La réalisatrice hongkongaise la plus connue est certainement Ann Hui. Mais il ne faut pas croire qu’elle est la seule et s’il y avait un deuxième nom à citer, ce serait certainement Mabel Cheung qui s’est fait une jolie petite réputation auprès des amateurs de cinéma de Hong Kong. La sortie chez Spectrum Films d’un coffret qui lui est dédié est l’occasion de reparler de Eight Taels of Gold (1989), dernier volet de la « Migration Trilogy » de Mabel Cheung, après The Illegal Immigrant (1985) et le gros succès An Autumn’s Tale avec Chow Yun-Fat, lui aussi prévu prochainement chez Spectrum Films. Scénarisé par Alex Law, réalisateur d’Echoes of the Rainbow (2010) et Painted Faces (1988), également sortis toujours chez Spectrum, Eight Taels of Gold a été nominé pas moins de huit fois aux Hong Kong Films Awards de 1990, repartant avec la statuette de la meilleure bande originale. Le film a même été sélectionné comme représentant de Hong Kong aux Oscars, bien qu’il n’ait finalement pas réussi à figurer dans le Top 5 des nominations. Alors (re)découvrons ensemble ce petit bijou méconnu du cinéma de Hong Kong.

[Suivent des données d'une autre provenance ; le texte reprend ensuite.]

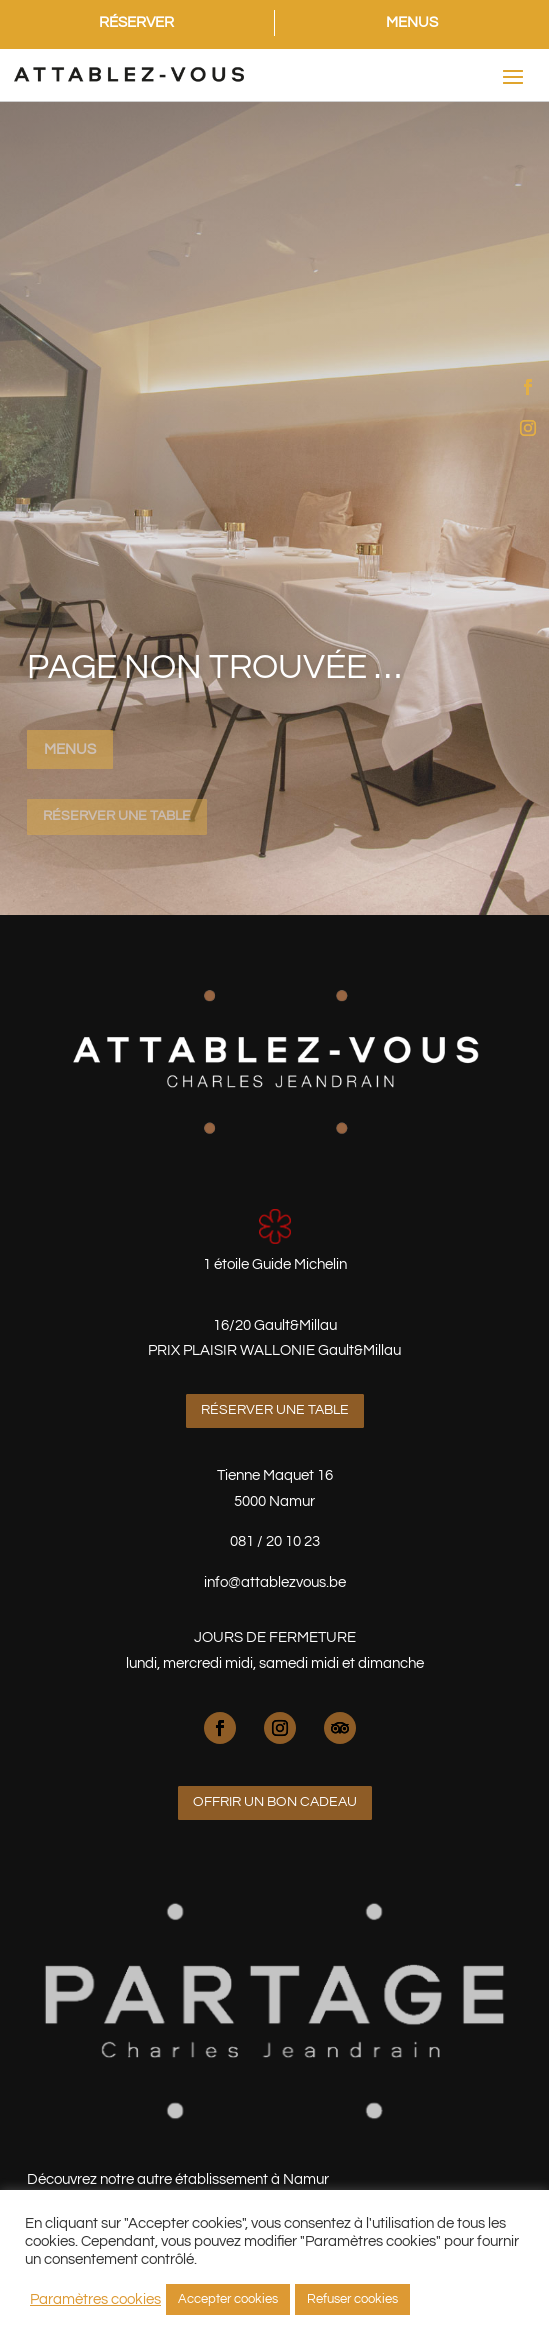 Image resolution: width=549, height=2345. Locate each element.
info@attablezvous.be (275, 1582)
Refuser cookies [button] (352, 2299)
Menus (70, 749)
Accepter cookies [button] (228, 2299)
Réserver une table (117, 816)
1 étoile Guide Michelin (275, 1264)
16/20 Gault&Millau (275, 1325)
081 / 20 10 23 (275, 1541)
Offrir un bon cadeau (275, 1802)
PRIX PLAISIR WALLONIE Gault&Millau (274, 1350)
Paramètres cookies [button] (95, 2299) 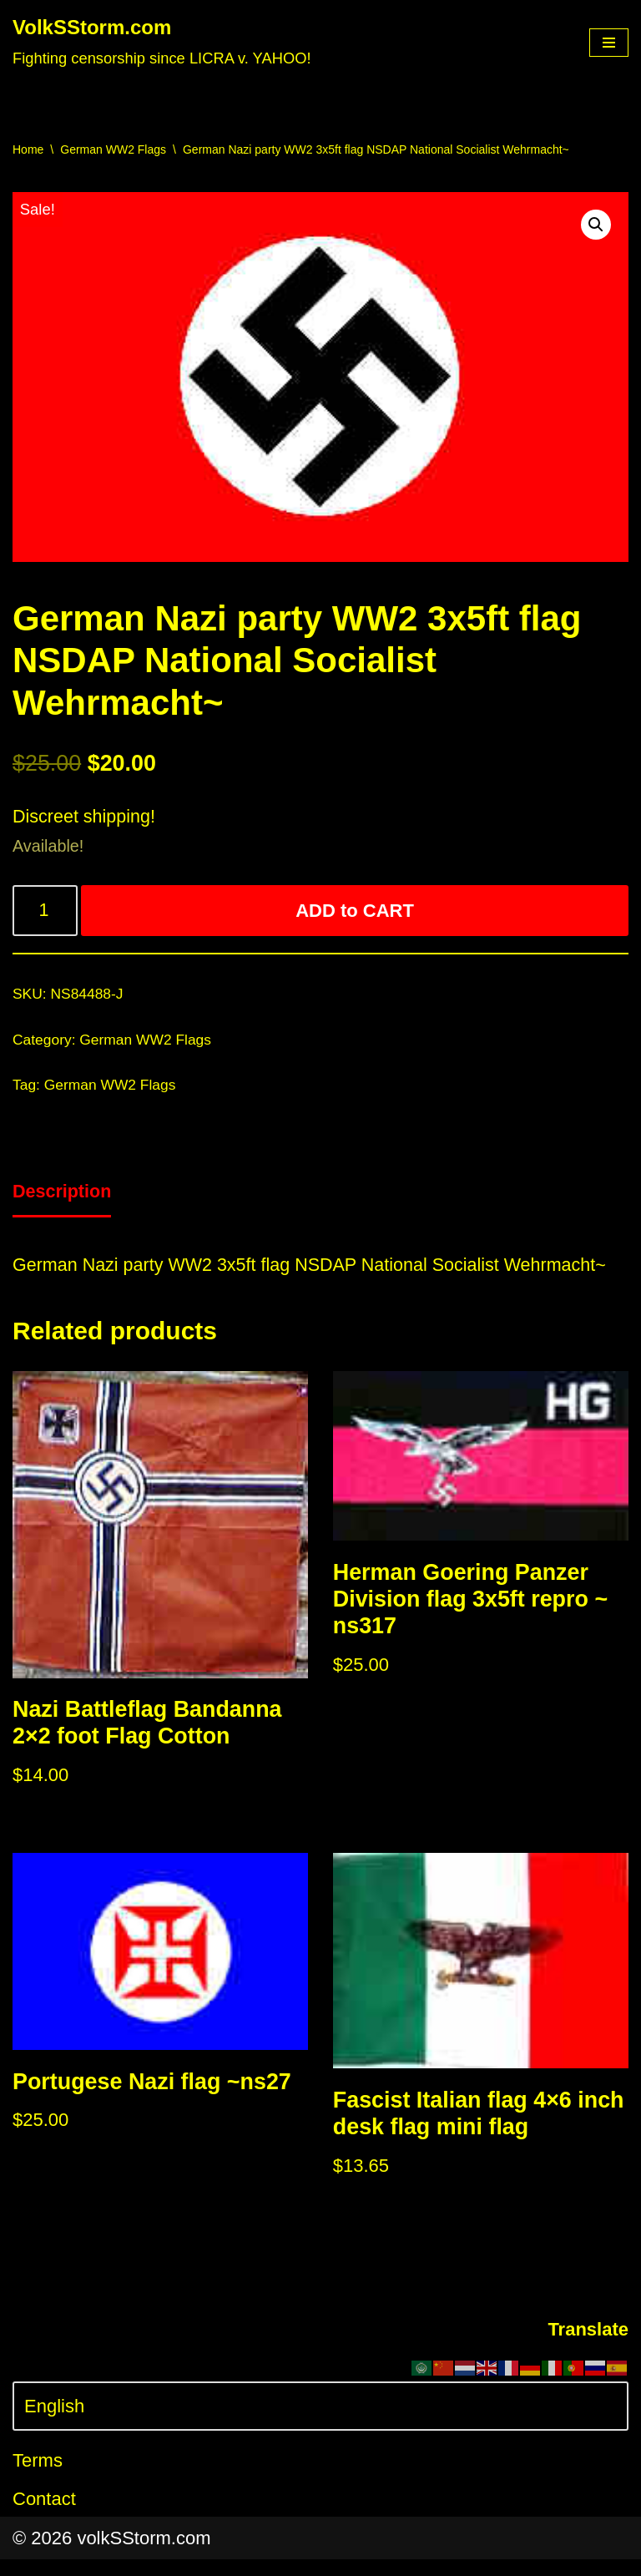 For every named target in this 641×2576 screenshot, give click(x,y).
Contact (44, 2515)
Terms (38, 2477)
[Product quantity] (46, 913)
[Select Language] (320, 2422)
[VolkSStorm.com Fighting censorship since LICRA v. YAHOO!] (162, 42)
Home (28, 149)
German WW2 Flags (113, 149)
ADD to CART (355, 913)
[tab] (63, 1200)
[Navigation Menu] (608, 42)
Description (63, 1198) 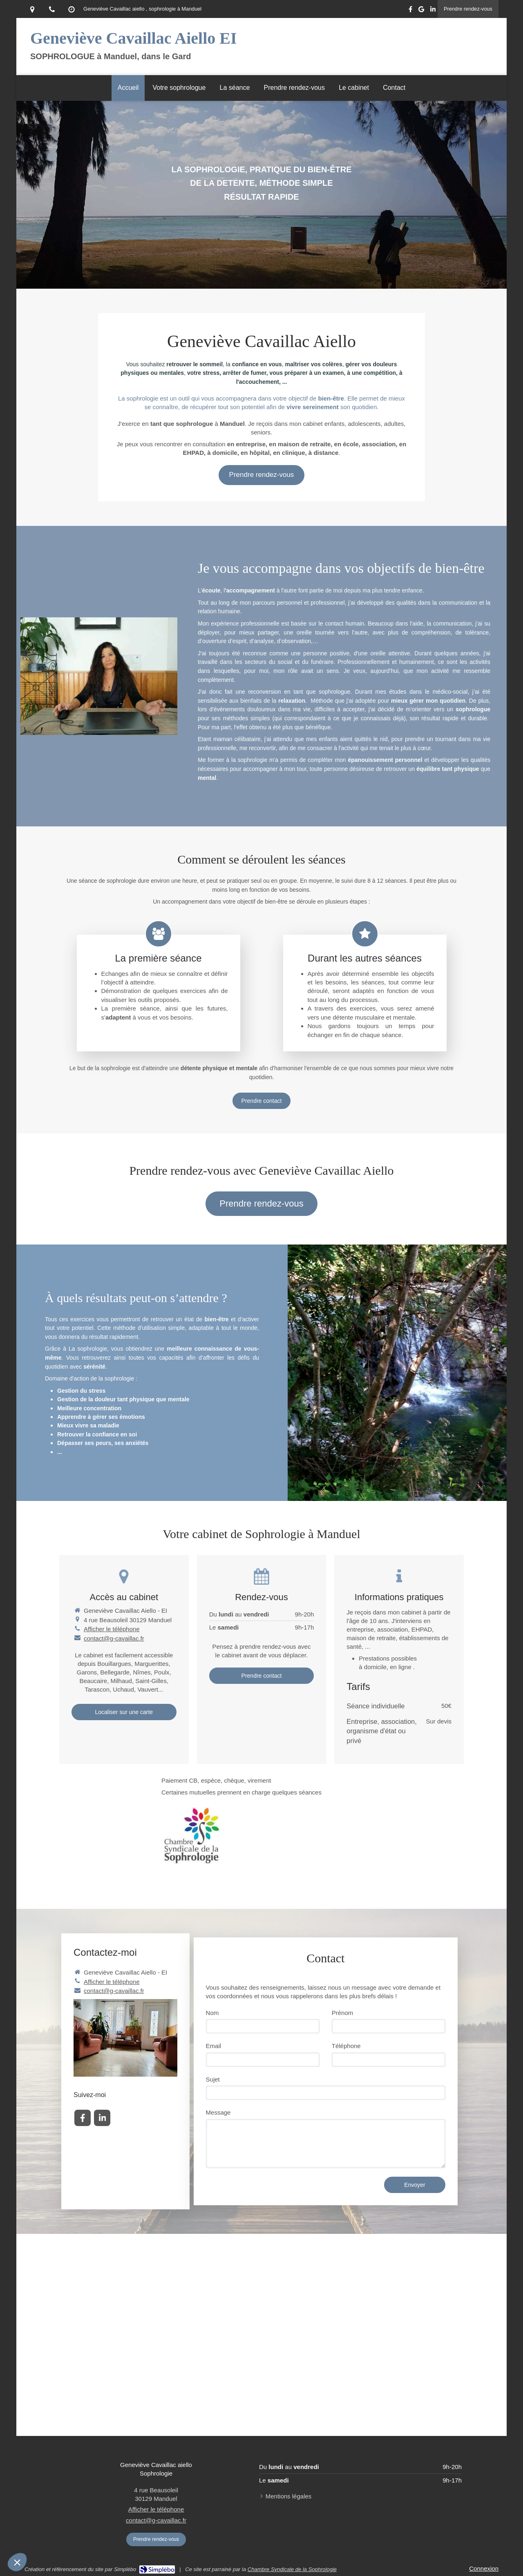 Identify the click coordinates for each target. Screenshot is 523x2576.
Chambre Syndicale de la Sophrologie (292, 2569)
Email (213, 2045)
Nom (212, 2012)
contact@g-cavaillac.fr (114, 1638)
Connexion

Slim (Sammo Hung) a fui la Chine du Sud pour les U.S.A pendant la révolution culturelle il y a quelques années. Aujourd’hui, il décide de revenir pour retrouver sa famille. Il va être guidé par une vieille connaissance (Sylvia Chang) dans un voyage semé d’embûches et de malentendus. Malgré tout, il commence à apprécier sa compagnie au point que ses sentiments envers elle vont évoluer, surtout lorsqu’il retrouve sa famille et qu’il la reconnait à peine. Mais le destin a encore des tours à lui jouer… Avec Eight Taels of Gold, Sammo Hung prouve une fois de plus qu’il sait jouer la comédie et qu’il n’est pas bon qu’à distribuer des tatanes. Il trouve sans doute ici et dans Painted Faces l’année précédente ses plus beaux rôles en termes de jeu pur. Sa performance est émouvante et mélancolique. En face de lui, une Sylvia Chang qui fait toujours preuve d’une très grande justesse, à la fois humaine et sensible. On nous les présente tous les deux tels qu’ils sont, sans artifice, sans insister sur une quelconque beauté ou un autre trait particulier, et leur alchimie est merveilleuse. L’amour sous-entendu qui se développe entre leurs personnages est merveilleusement doux-amer, fait de moments tendres, chaleureux, avec un final de toute beauté, assez inattendu, et surtout marquant. Difficile de ne pas se faire tirer une larme par ce final et il y a fort à parier que les plus sensibles devront sortir les mouchoirs. L’histoire est assez émouvante, sans jamais tomber dans le sentimentalisme de bas-étage, bien qu’au final nous soyons plus dans une comédie douce-amère que dans un vrai drame.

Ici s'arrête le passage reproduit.